Sang froid

Référence bibliographique: 
Toronto, Anansi, 2005
306 pages.

She would indulge. She would pamper. She would cry out in ecstasy later on if things went that way, but she would not placate or console or absolve.
What she wanted was Sweaty naked slippery fast slow deep hurtful tender altering sex with some Wagner in the background. (p. 43)

En tant que roman multifocal, il serait tentant de résumer Alligator à la galerie de personnages qui se succèdent de chapitre en chapitre. Colleen est une adolescente impétueuse, dont la tentative de sabotage de bulldozers afin de protéger une espèce animale en voie de disparition créé une rupture indélébile dans la relation avec sa mère Bevelry, veuve inconsolable. Madeleine, soeur de Beverly, veut achever le tournage de son plus récent long-métrage avant que son coeur ne flanche, ne serait-ce que pour honorer la confiance que son amie actrice Isobel lui a témoigné en en acceptant le rôle principal. Cette dernière fricote avec Valentin, dangereux mafieux russe qui intimide son voisin de palier Frank, jeune adulte orphelin éperdument amoureux de Colleen...

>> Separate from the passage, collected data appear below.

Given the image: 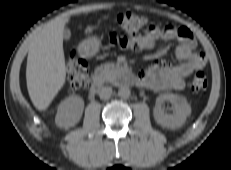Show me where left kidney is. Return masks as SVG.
Here are the masks:
<instances>
[{
	"label": "left kidney",
	"instance_id": "5707ae66",
	"mask_svg": "<svg viewBox=\"0 0 231 170\" xmlns=\"http://www.w3.org/2000/svg\"><path fill=\"white\" fill-rule=\"evenodd\" d=\"M165 101L170 102L174 108V114L168 115L163 110ZM191 114V106L185 97L176 94H162L157 97L154 108V118L156 122L166 128H177L184 124Z\"/></svg>",
	"mask_w": 231,
	"mask_h": 170
}]
</instances>
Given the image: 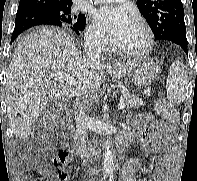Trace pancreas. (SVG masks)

Toutefois, l'enchaînement des relations interpresonnelles du dernier paragraphe ne rend pas compte de la puissance d'Alligator. Employant bien le système du récit choral sans le réduire à un travail stylistique d'effet Rashomôn, Moore ne fait pas graviter ses personnages autour d'un événement central mais démontre les contingences temporaires de leurs interactions respectives. L'écrivaine, célébrée pour ses recueils de nouvelles Degrees of Nakedness (1997) et Open (2002), manie l'écriture minimaliste de manière experte, et la série de vignettes liées par une trame narrative relâchée confère à l'ensemble un caractère plus incarné que pour ses recueils précédents, stylistiquement parachevés mais plus creux au plan du contenu. Le roman se construit autour de l'image très forte d'un dompteur d'alligators qui se fait coincer entre les mâchoires du dangereux reptile pour avoir omis de s'essuyer le côté droit du visage avant de mettre sa tête dans la gueule de l'animal - métaphore du risque encouru à qui cherche les sensations fortes en allant au devant du danger sans prendre toutes les précautions nécessaires. Néanmoins, Alligator dépasse cette simple morale pour devenir une oeuvre littéraire dont le plus grand mérite est de créer des personnages forts, ressentis et émouvants.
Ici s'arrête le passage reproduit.